• Welcome to TechPowerUp Forums, Guest! Please check out our forum guidelines for info related to our community.
  • The forums have been upgraded with support for dark mode. By default it will follow the setting on your system/browser. You may override it by scrolling to the end of the page and clicking the gears icon.

Server Project

It would appear that macOS Mojave is the last version that can support Radeon GPUs with just PCI Passthrough. macOS versions past Mojave won't allow simple GPU passthrough to work, even with Lilu and Whatevergreen kexts loaded. macOS VMs may now require passing vBIOS/option ROM passed to them as well. However, such a feature may only be available in vSphere 7.X.
More info on some of the features listed here:
 
The only other option I can see is using something like Clover to dynamically load a compatible vBIOS. But, that will require further research...
 
As mentioned in the previous update(s), the macOS VM is currently unable to use any AMD GPUs that I've passed through to it. This issue only appeared after upgrading from Mojave. There are two potential solutions for this issue (pertaining to device initialisation):
  • convert to OpenCore and use SSDT to inject vBIOS
  • use ESXi 7, VMX settings to load "option ROM" (vBIOS)
I've also seen a few posts online, indicating that the latter option may be available in ESXi 6.7. However, I have yet to confirm this.

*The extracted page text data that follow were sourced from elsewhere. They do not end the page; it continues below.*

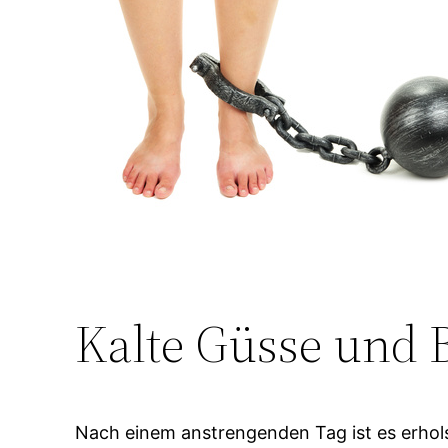
Kalte Güsse und 
Nach einem anstrengenden Tag ist es erhols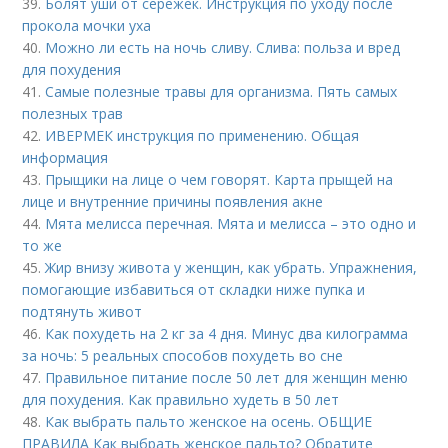
39.
Болят уши от сережек. Инструкция по уходу после
прокола мочки уха
40.
Можно ли есть на ночь сливу. Слива: польза и вред
для похудения
41.
Самые полезные травы для организма. Пять самых
полезных трав
42.
ИВЕРМЕК инструкция по применению. Общая
информация
43.
Прыщики на лице о чем говорят. Карта прыщей на
лице и внутренние причины появления акне
44.
Мята мелисса перечная. Мята и мелисса – это одно и
то же
45.
Жир внизу живота у женщин, как убрать. Упражнения,
помогающие избавиться от складки ниже пупка и
подтянуть живот
46.
Как похудеть на 2 кг за 4 дня. Минус два килограмма
за ночь: 5 реальных способов похудеть во сне
47.
Правильное питание после 50 лет для женщин меню
для похудения. Как правильно худеть в 50 лет
48.
Как выбрать пальто женское на осень. ОБЩИЕ
ПРАВИЛА Как выбрать женское пальто? Обратите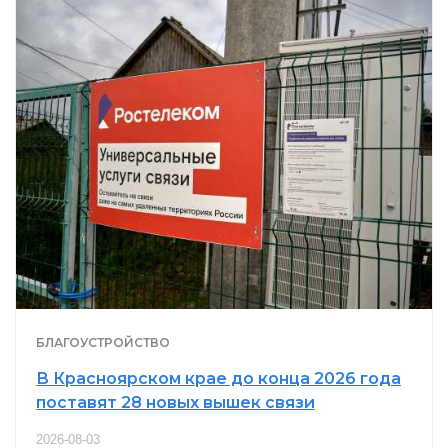
БЛАГОУСТРОЙСТВО
В Красноярском крае до конца 2026 года
поставят 28 новых вышек связи
2026-08-03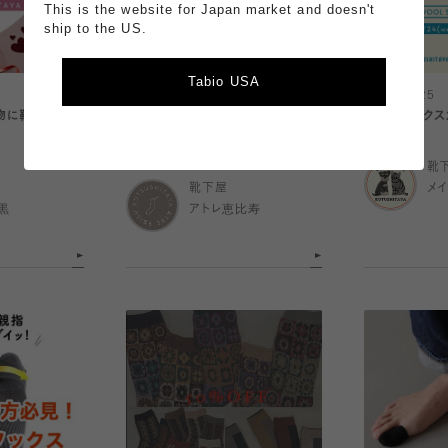
This is the website for Japan market and doesn't
ship to the US.
Tabio USA
2024.01.25
2024.01.25
物に靴下はいか
【冷え対策におすすめ】ぽかぽか特
ウールソックス2
集
靴
靴下屋
メ
黒
アトレ恵比寿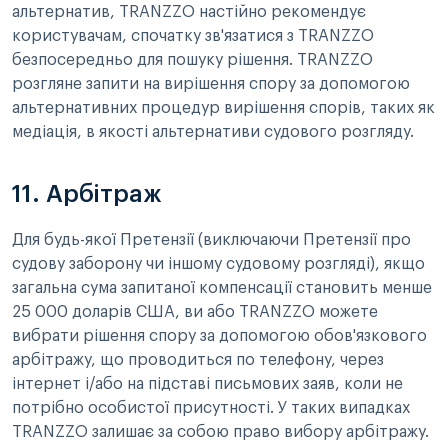
альтернатив, TRANZZO настійно рекомендує
користувачам, спочатку зв'язатися з TRANZZO
безпосередньо для пошуку рішення. TRANZZO
розгляне запити на вирішення спору за допомогою
альтернативних процедур вирішення спорів, таких як
медіація, в якості альтернативи судового розгляду.
11. Арбітраж
Для будь-якої Претензії (виключаючи Претензії про
судову заборону чи іншому судовому розгляді), якщо
загальна сума запитаної компенсації становить менше
25 000 доларів США, ви або TRANZZO можете
вибрати рішення спору за допомогою обов'язкового
арбітражу, що проводиться по телефону, через
інтернет і/або на підставі письмових заяв, коли не
потрібно особистої присутності. У таких випадках
TRANZZO залишає за собою право вибору арбітражу.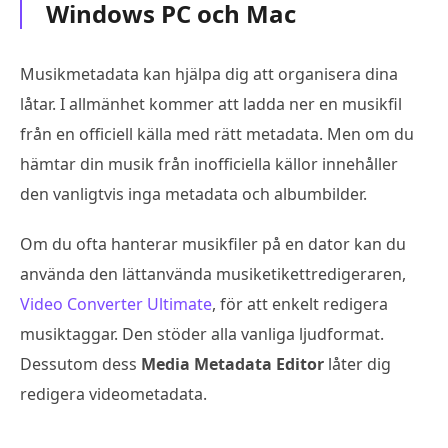
Windows PC och Mac
Musikmetadata kan hjälpa dig att organisera dina
låtar. I allmänhet kommer att ladda ner en musikfil
från en officiell källa med rätt metadata. Men om du
hämtar din musik från inofficiella källor innehåller
den vanligtvis inga metadata och albumbilder.
Om du ofta hanterar musikfiler på en dator kan du
använda den lättanvända musiketikettredigeraren,
Video Converter Ultimate
, för att enkelt redigera
musiktaggar. Den stöder alla vanliga ljudformat.
Dessutom dess
Media Metadata Editor
låter dig
redigera videometadata.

I'm tempted to try upgrading the DL580 G7 to ESXi 6.7u3, to see if that exposes the VMX options I'd need. In the worst case scenario, I won't be able to use AMD GPUs with this VM as long as I'm using the DL580 G7, and the VM runs Monterey.


Now for better news...


OSRM will run just as well in an application container as it would in a system container:
I can leave that in a Podman container now, and not be concerned about potential performance penalties.

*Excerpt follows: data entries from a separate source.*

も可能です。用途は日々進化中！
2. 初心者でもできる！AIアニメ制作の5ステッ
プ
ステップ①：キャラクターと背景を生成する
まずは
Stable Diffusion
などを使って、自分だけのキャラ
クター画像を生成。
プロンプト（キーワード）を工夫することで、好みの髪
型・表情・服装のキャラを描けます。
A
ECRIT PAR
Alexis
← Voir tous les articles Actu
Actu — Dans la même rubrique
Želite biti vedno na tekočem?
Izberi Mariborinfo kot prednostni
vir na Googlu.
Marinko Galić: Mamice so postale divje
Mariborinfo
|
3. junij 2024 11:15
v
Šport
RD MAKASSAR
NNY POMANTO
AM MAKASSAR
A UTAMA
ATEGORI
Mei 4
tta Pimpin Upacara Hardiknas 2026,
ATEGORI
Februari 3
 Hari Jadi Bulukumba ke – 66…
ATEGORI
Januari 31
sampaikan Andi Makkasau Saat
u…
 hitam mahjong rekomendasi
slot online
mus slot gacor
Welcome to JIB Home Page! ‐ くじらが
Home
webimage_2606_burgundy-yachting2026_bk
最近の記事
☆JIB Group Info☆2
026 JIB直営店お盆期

I also encountered a thread yesterday, mentioning this repo:
AD CS can be made compatible with ACME clients, to allow for easier certificate renewal automation.

The vSphere version target for the DL580 Gen9 has been moved, from 6.7 to 7.0.
 
Still looking into solutions for using newer cards in the DL580 G7, until I can move to the DL580 Gen9. From what I've seen in documentation, I could try disabling unneeded PCIe devices to free up resources for other PCIe devices:
However, I'm not sure which ones to disable yet. I may have to open a support ticket with HPE:
That will take a while to investigate. Still need to get vBIOS for the FirePro S9300 X2, to re-test the VMX parameters.

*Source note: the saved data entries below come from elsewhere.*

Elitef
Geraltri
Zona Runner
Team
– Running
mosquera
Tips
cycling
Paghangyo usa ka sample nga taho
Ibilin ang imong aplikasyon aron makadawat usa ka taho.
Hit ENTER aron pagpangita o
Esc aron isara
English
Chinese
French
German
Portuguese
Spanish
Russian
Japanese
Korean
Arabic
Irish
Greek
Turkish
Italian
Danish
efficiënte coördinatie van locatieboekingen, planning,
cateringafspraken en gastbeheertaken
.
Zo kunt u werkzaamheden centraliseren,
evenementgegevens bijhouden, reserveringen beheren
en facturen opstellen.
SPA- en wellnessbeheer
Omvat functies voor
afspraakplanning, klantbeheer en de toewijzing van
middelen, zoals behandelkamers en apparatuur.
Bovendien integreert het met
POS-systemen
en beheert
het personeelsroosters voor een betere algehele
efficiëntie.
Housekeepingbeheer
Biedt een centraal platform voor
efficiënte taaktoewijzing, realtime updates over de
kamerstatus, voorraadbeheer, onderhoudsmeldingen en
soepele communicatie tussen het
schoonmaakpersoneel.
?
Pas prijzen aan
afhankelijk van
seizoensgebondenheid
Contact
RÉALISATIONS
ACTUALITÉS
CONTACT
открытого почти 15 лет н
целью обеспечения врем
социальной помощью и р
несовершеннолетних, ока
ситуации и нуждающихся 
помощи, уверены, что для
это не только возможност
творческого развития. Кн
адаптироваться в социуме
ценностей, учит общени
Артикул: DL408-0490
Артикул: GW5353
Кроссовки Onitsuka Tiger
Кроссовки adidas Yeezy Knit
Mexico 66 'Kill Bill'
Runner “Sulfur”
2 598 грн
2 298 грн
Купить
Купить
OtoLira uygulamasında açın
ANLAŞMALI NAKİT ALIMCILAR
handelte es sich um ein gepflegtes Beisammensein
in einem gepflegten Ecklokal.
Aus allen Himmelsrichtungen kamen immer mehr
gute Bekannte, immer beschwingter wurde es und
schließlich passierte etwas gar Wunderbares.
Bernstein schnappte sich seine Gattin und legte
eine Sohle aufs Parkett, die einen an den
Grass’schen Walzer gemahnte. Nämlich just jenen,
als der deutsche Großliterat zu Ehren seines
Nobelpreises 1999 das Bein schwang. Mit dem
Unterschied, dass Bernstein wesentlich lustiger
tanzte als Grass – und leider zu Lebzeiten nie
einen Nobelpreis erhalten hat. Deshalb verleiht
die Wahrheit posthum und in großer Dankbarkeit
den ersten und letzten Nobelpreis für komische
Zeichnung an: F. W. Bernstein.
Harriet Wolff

hMailServer is no longer actively maintained. I'll be attempting a migration to Stalwart this year. But need a way to either migrate or archive and access e-mails handled and generated with the previous mail server. Currently looking into MailStore for that.

On a side note, I'm taking another shot at RADIUS with ClearBox Enterprise RADIUS server. As usual, the MikroTik Chateau isn't playing nice. Same results as last time, with TekRADIUS OD. I'm starting to wonder if I should just ditch the idea of having LTE failover in the future...
 
I finished installing and configuring MailStore Server, in preparation for the move from hMailServer to Stalwart. Evaluation of ClearBox Enterprise RADIUS server has been delayed indefinitely (best candidate tested). Project:ArcZ has changed a bit more, swapping LightDM for ly. Working on releasing an ISO for a small group of testers. The ISO repair for the Windows 10 VM appears to have been successful -- no issues since completion in mid-February. Swapped the current PDU for one with more outlets, since I was running out of usable ones. Too many appliances have chunky rectangular plugs, that block adjacent outlets on the PDU. The next version of the server project has moved on from 400GB SAS SSDs to 800GB ones. It appears that running TrueNAS as a VM, in production, is no longer discouraged:
If such is the case, I may no longer need the DL380 Gen9. If I had known (late last year) that such a change-up was coming, I would not have gotten a dedicated file server. But, it's here now...
 
The month of March has been very eventful. At first, I was looking into whether I should split the Windows Server VM into 2-3 different VMs instead:
During this brief period, I was also reviewing some security policy changes/software patches that were suggested in ManageEngine Endpoint Central. One of the software patches were for MariaDB, which would require me to check version compatibility with each app/service accessing it. Knowing my luck, things were bound to get complicated on day 5.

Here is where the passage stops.